Comment Manuel Valls peut réussir, pourquoi il va échouer

La critique est unanime, le public est conquis. D’ailleurs, public et critiques ne font qu’un, puisque ce sont les journalistes politiques et les gourous de la com’ qui coopèrent sans le moindre recul à l’écriture du storytelling de ce « Sarkozy de gauche ». Depuis son entrée à Matignon le 31 mars, Manuel Valls réalise un incontestable sans-faute sur la communication politique.

La critique est unanime, le public est conquis. D’ailleurs, public et critiques ne font qu’un, puisque ce sont les journalistes politiques et les gourous de la com’ qui coopèrent sans le moindre recul à l’écriture du storytelling de ce « Sarkozy de gauche ». Depuis son entrée à Matignon le 31 mars, Manuel Valls réalise un incontestable sans-faute sur la communication politique.

À l’image, la rupture avec l’amateurisme du gouvernement Ayrault semble nette. Sonné par la débâcle des municipales, le pouvoir socialiste renoue avec l’agenda setting : le Premier ministre nommé le lendemain de l’allocution présidentielle, son gouvernement constitué rapidement, en deux temps avec des échéances claires – faisant oublier les images de l’attente interminable du gouvernement Ayrault le 16 mai 2012, les chaînes infos filmant le micro esseulé sur le perron de l’Élysée et ce Secrétaire général qui n’arrive pas. Le plan médias est impeccable : première intervention télévisée de Valls au JT de 20h de TF1 dès sa nomination, grande interview au Journal du Dimanche le 6 avril pour l’avant-vente de son discours de politique générale le 8 avril.
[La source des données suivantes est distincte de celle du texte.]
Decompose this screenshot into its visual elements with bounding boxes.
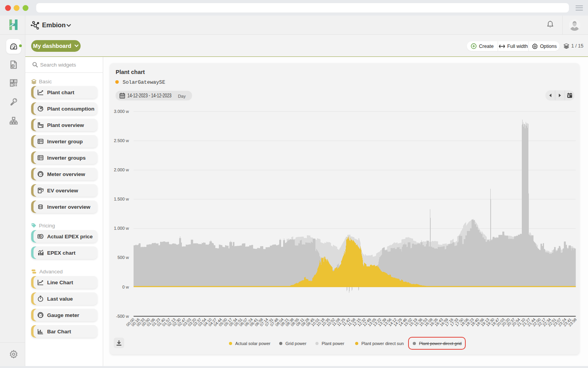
svg-text:W: W <box>126 139 129 143</box>
svg-text:W: W <box>126 285 129 289</box>
svg-text:W: W <box>126 110 129 114</box>
svg-text:1.000: 1.000 <box>114 226 125 231</box>
svg-text:2.500: 2.500 <box>114 138 125 143</box>
svg-text:2.000: 2.000 <box>114 167 125 172</box>
svg-text:1.500: 1.500 <box>114 197 125 201</box>
svg-text:500: 500 <box>118 255 125 260</box>
svg-text:W: W <box>126 315 129 319</box>
svg-text:0: 0 <box>122 285 125 289</box>
svg-text:W: W <box>126 256 129 260</box>
svg-text:€: € <box>41 234 43 238</box>
svg-text:-500: -500 <box>116 314 125 319</box>
svg-text:W: W <box>126 227 129 231</box>
svg-text:3.000: 3.000 <box>114 109 125 114</box>
svg-text:W: W <box>126 168 129 172</box>
svg-text:W: W <box>126 197 129 201</box>
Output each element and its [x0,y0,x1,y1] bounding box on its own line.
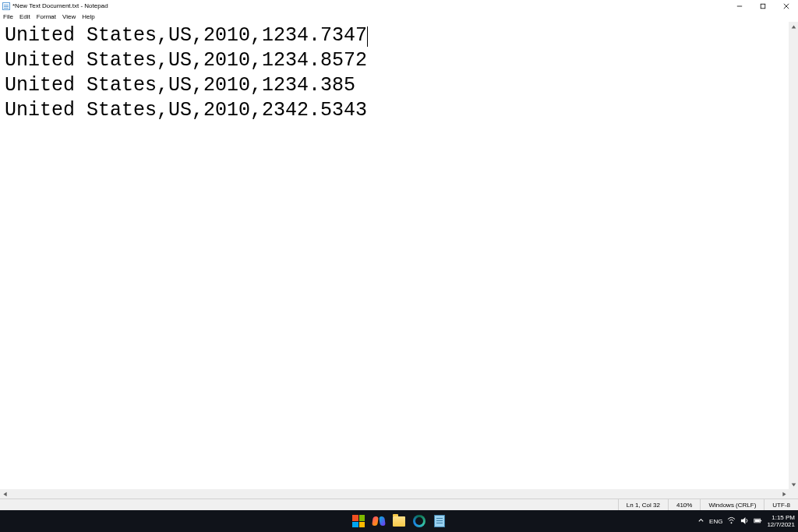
text-editor[interactable]: United States,US,2010,1234.7347 United S… [0,22,789,489]
status-zoom: 410% [668,499,700,510]
scroll-up-arrow-icon[interactable] [789,22,798,31]
tray-language[interactable]: ENG [709,518,722,525]
scroll-left-arrow-icon[interactable] [0,489,9,499]
scroll-down-arrow-icon[interactable] [789,480,798,489]
svg-marker-9 [741,516,746,523]
taskbar-copilot-icon[interactable] [372,514,386,528]
menu-help[interactable]: Help [82,13,94,20]
horizontal-scrollbar[interactable] [0,489,789,499]
taskbar-file-explorer-icon[interactable] [392,514,406,528]
menu-file[interactable]: File [3,13,13,20]
scroll-right-arrow-icon[interactable] [779,489,789,499]
status-line-ending: Windows (CRLF) [700,499,764,510]
menu-edit[interactable]: Edit [19,13,30,20]
start-button[interactable] [351,514,365,528]
tray-date: 12/7/2021 [767,521,795,528]
svg-rect-11 [761,520,762,521]
menu-format[interactable]: Format [37,13,56,20]
tray-clock[interactable]: 1:15 PM 12/7/2021 [767,514,795,528]
menu-view[interactable]: View [62,13,76,20]
system-tray: ENG 1:15 PM 12/7/2021 [697,510,795,532]
taskbar[interactable]: ENG 1:15 PM 12/7/2021 [0,510,798,532]
text-line[interactable]: United States,US,2010,1234.7347 [5,24,367,47]
text-line[interactable]: United States,US,2010,2342.5343 [5,99,367,122]
close-button[interactable] [775,0,798,12]
taskbar-edge-icon[interactable] [412,514,426,528]
text-line[interactable]: United States,US,2010,1234.8572 [5,49,367,72]
status-bar: Ln 1, Col 32 410% Windows (CRLF) UTF-8 [0,499,798,510]
text-line[interactable]: United States,US,2010,1234.385 [5,74,355,97]
svg-marker-5 [791,483,796,486]
tray-time: 1:15 PM [767,514,795,521]
minimize-button[interactable] [728,0,751,12]
title-bar[interactable]: *New Text Document.txt - Notepad [0,0,798,12]
battery-icon[interactable] [754,516,762,527]
wifi-icon[interactable] [727,516,736,527]
text-caret [367,26,368,47]
taskbar-center [351,510,447,532]
editor-content[interactable]: United States,US,2010,1234.7347 United S… [0,22,789,123]
svg-point-8 [731,522,733,523]
notepad-window: *New Text Document.txt - Notepad File Ed… [0,0,798,532]
status-position: Ln 1, Col 32 [618,499,668,510]
window-title: *New Text Document.txt - Notepad [12,2,108,9]
editor-area: United States,US,2010,1234.7347 United S… [0,22,798,499]
tray-overflow-icon[interactable] [697,517,704,526]
scroll-corner [789,489,798,499]
menu-bar: File Edit Format View Help [0,12,798,22]
svg-marker-6 [3,491,6,496]
volume-icon[interactable] [740,516,749,527]
svg-rect-12 [755,519,760,521]
taskbar-notepad-icon[interactable] [433,514,447,528]
notepad-app-icon [2,2,10,10]
svg-marker-7 [782,491,786,496]
svg-rect-1 [761,4,765,9]
vertical-scrollbar[interactable] [789,22,798,489]
status-encoding: UTF-8 [764,499,798,510]
svg-marker-4 [791,25,796,28]
maximize-button[interactable] [751,0,775,12]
La formation d’un « gouvernement resserré » donne l’image de sérieux et d’efficacité quand le Conseil des ministres à 37 interdisait toute délibération. Le registre du management réactive les métaphores du sarkozysme communicant sur « l’entreprise France » et son « capitaine » qui soumet son « équipe gouvernementale » à « six règles d’or » – comme dans un manuel de HEC. Lors de la passation de pouvoirs, la scène montée de toutes pièces des retrouvailles avec une ancienne secrétaire de Matignon, du temps où Valls officiait auprès de Lionel Jospin, donne l’image de l’empathie à cet homme autoritaire. La méthode anti-couacs semble porter dès le premier conflit entre Arnaud Montebourg et Laurent Fabius sur le Commerce extérieur, le Premier ministre n’attendant pas 24h pour trancher en faveur du second.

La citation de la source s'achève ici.